Carolyn Grant is the founder and CEO of People Plus Science, where she combines her expertise in human and organisational behaviour, neuroscience and research to help organisations thrive. A perpetual student of behavioural science, Carolyn believes that continual research and product development are fundamental to sustainable organisational success.
While psychological safety and psychosocial risk management might sound like corporate jargon, they represent fundamental shifts in how organisations must operate to remain competitive and compliant. Psychological safety creates environments where team members feel secure voicing ideas, asking questions, and challenging assumptions without fear of humiliation or punishment. This isn't about creating comfortable spaces that avoid difficult conversations. In fact it’s quite the opposite. Carolyn emphasised that genuine psychological safety requires accountability and intellectual friction, the kind that drives breakthroughs rather than stifles them.
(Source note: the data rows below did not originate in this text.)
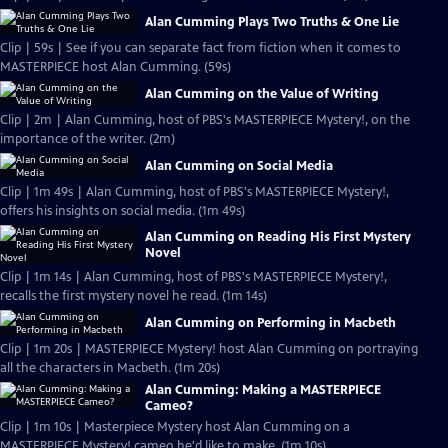
Alan Cumming Plays Two Truths & One Lie
Clip | 59s | See if you can separate fact from fiction when it comes to
MASTERPIECE host Alan Cumming. (59s)
Alan Cumming on the Value of Writing
Clip | 2m | Alan Cumming, host of PBS's MASTERPIECE Mystery!, on the
importance of the writer. (2m)
Alan Cumming on Social Media
Clip | 1m 49s | Alan Cumming, host of PBS's MASTERPIECE Mystery!,
offers his insights on social media. (1m 49s)
Alan Cumming on Reading His First Mystery
Novel
Clip | 1m 14s | Alan Cumming, host of PBS's MASTERPIECE Mystery!,
recalls the first mystery novel he read. (1m 14s)
Alan Cumming on Performing in Macbeth
Clip | 1m 20s | MASTERPIECE Mystery! host Alan Cumming on portraying
all the characters in Macbeth. (1m 20s)
Alan Cumming: Making a MASTERPIECE
Cameo?
Clip | 1m 10s | Masterpiece Mystery host Alan Cumming on a
MASTERPIECE Mystery! cameo he'd like to make. (1m 10s)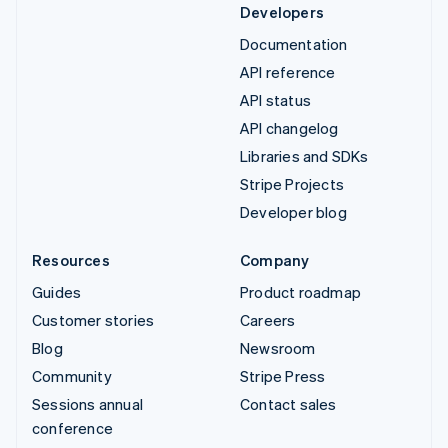
Developers
Documentation
API reference
API status
API changelog
Libraries and SDKs
Stripe Projects
Developer blog
Resources
Company
Guides
Product roadmap
Customer stories
Careers
Blog
Newsroom
Community
Stripe Press
Sessions annual
Contact sales
conference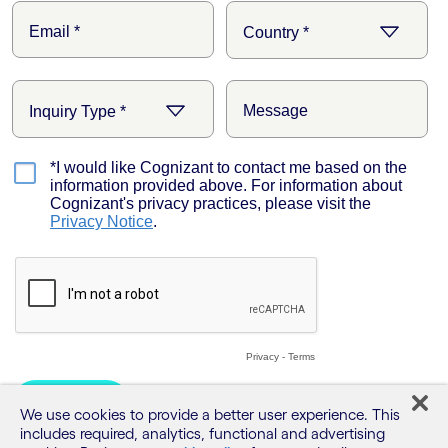
We use cookies to provide a better user experience. This
includes required, analytics, functional and advertising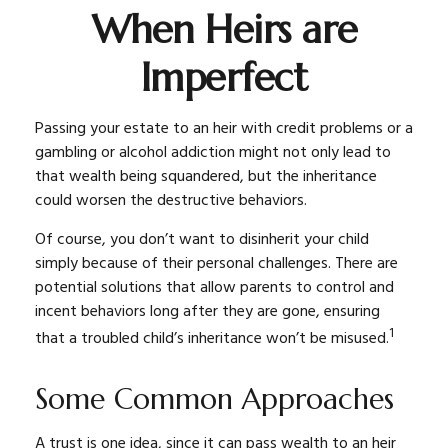
When Heirs are
Imperfect
Passing your estate to an heir with credit problems or a
gambling or alcohol addiction might not only lead to
that wealth being squandered, but the inheritance
could worsen the destructive behaviors.
Of course, you don’t want to disinherit your child
simply because of their personal challenges. There are
potential solutions that allow parents to control and
incent behaviors long after they are gone, ensuring
1
that a troubled child’s inheritance won’t be misused.
Some Common Approaches
A trust is one idea, since it can pass wealth to an heir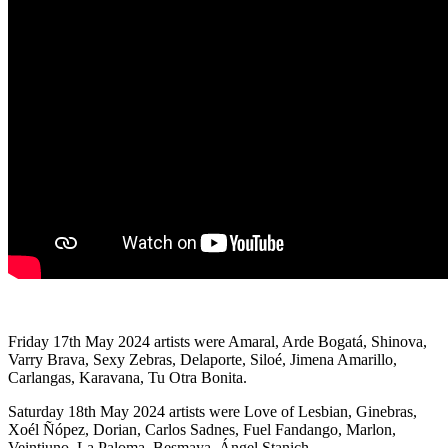
Friday 17th May 2024 artists were Amaral, Arde Bogatá, Shinova,
Varry Brava, Sexy Zebras, Delaporte, Siloé, Jimena Amarillo,
Carlangas, Karavana, Tu Otra Bonita.
Saturday 18th May 2024 artists were Love of Lesbian, Ginebras,
Xoél Ñópez, Dorian, Carlos Sadnes, Fuel Fandango, Marlon,
Veintiuno, La Paloma, Besmaya, Ángel Stanich.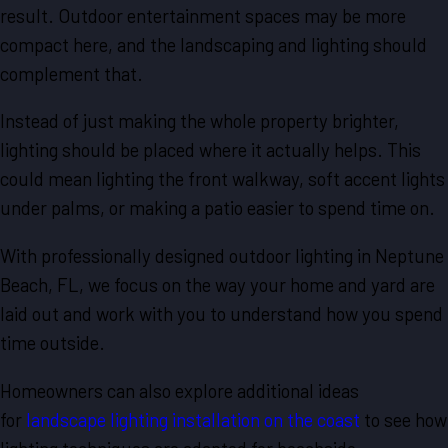
result. Outdoor entertainment spaces may be more
compact here, and the landscaping and lighting should
complement that.
Instead of just making the whole property brighter,
lighting should be placed where it actually helps. This
could mean lighting the front walkway, soft accent lights
under palms, or making a patio easier to spend time on.
With professionally designed outdoor lighting in Neptune
Beach, FL, we focus on the way your home and yard are
laid out and work with you to understand how you spend
time outside.
Homeowners can also explore additional ideas
for
landscape lighting installation on the coast
to see how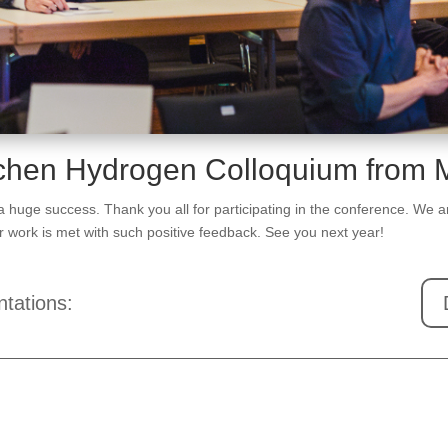
achen Hydrogen Colloquium from 
ge success. Thank you all for participating in the conference. We are
our work is met with such positive feedback. See you next year!
tations:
Psychosocial hazards represent the other side of this equation. These are the workplace elements that cause stress, whether tied to management styles, job autonomy, or personal factors like financial strain. The research reveals what effective leaders instinctively understand: trust forms the foundation of everything else. Without trust, change management fails, communication breaks down, and performance suffers.
The critical insight from our discussion is that addressing these factors requires genuine commitment beyond superficial solutions. Carolyn cautioned against treating social events as remedies when deeper issues like bullying or low trust exist. Real improvement demands focusing resources where they'll achieve the greatest impact and address fundamental issues rather than treating the symptoms.